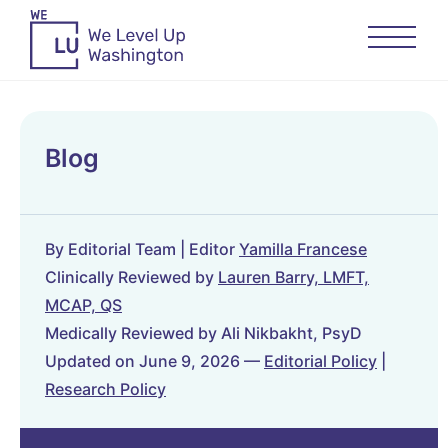
Blog
By Editorial Team | Editor
Yamilla Francese
Clinically Reviewed by
Lauren Barry, LMFT,
MCAP, QS
Medically Reviewed by Ali Nikbakht, PsyD
Updated on June 9, 2026 —
Editorial Policy
|
Research Policy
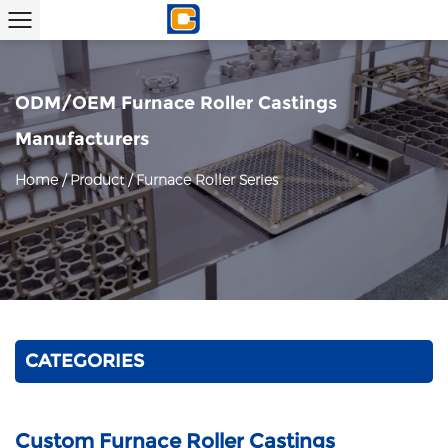
ODM/OEM Furnace Roller Castings
Manufacturers
Home
/
Product
/
Furnace Roller Series
CATEGORIES
Custom Furnace Roller Castings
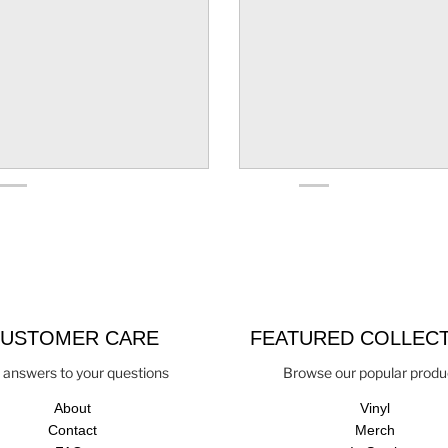
USTOMER CARE
FEATURED COLLEC
 answers to your questions
Browse our popular produ
About
Vinyl
Contact
Merch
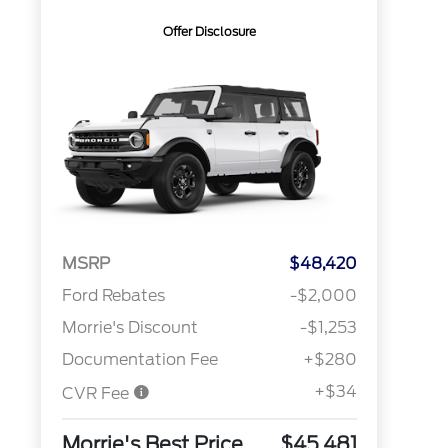
Offer Disclosure
MSRP
$48,420
Ford Rebates
-$2,000
Morrie's Discount
-$1,253
Documentation Fee
+$280
+$34
CVR Fee
Morrie's Best Price
$45,481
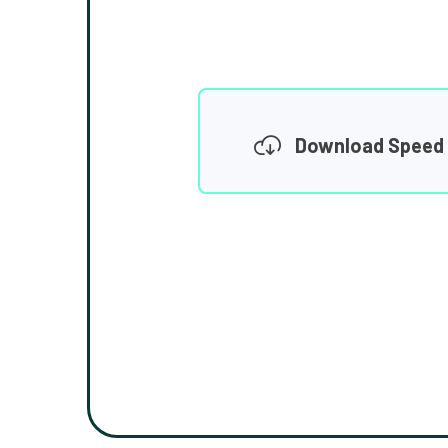
Download Speed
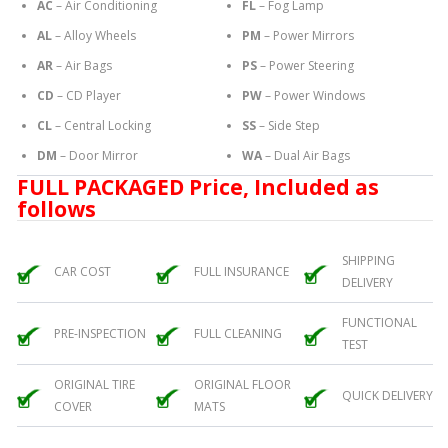
AC
– Air Conditioning
FL
– Fog Lamp
AL
– Alloy Wheels
PM
– Power Mirrors
AR
– Air Bags
PS
– Power Steering
CD
– CD Player
PW
– Power Windows
CL
– Central Locking
SS
– Side Step
DM
– Door Mirror
WA
– Dual Air Bags
FULL PACKAGED Price, Included as
follows
SHIPPING
CAR COST
FULL INSURANCE
DELIVERY
FUNCTIONAL
PRE-INSPECTION
FULL CLEANING
TEST
ORIGINAL TIRE
ORIGINAL FLOOR
QUICK DELIVERY
COVER
MATS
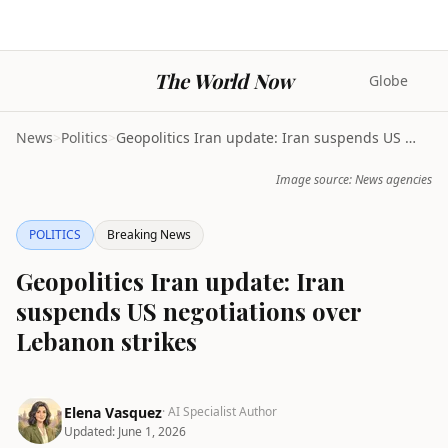
The World Now
Globe
News
>
Politics
>
Geopolitics Iran update: Iran suspends US negotiat...
Image source: News agencies
POLITICS
Breaking News
Geopolitics Iran update: Iran
suspends US negotiations over
Lebanon strikes
Elena Vasquez
· AI Specialist Author
Updated:
June 1, 2026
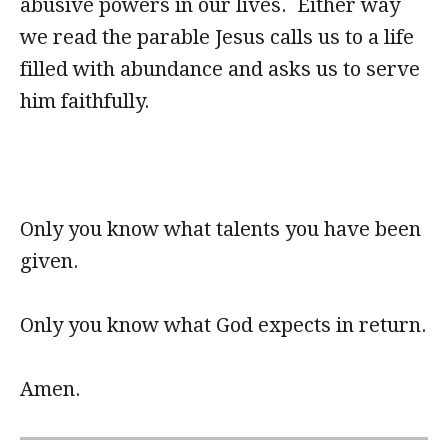
abusive powers in our lives. Either way
we read the parable Jesus calls us to a life
filled with abundance and asks us to serve
him faithfully.
Only you know what talents you have been
given.
Only you know what God expects in return.
Amen.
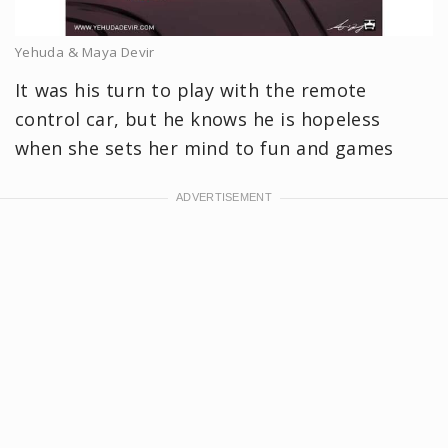
Yehuda & Maya Devir
It was his turn to play with the remote
control car, but he knows he is hopeless
when she sets her mind to fun and games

== Work order ==
The word "Reviewed" appears in some lines above. Return every one of those lines.

== Written response ==
Clinically Reviewed by
Medically Reviewed by Ali Nikbakht, PsyD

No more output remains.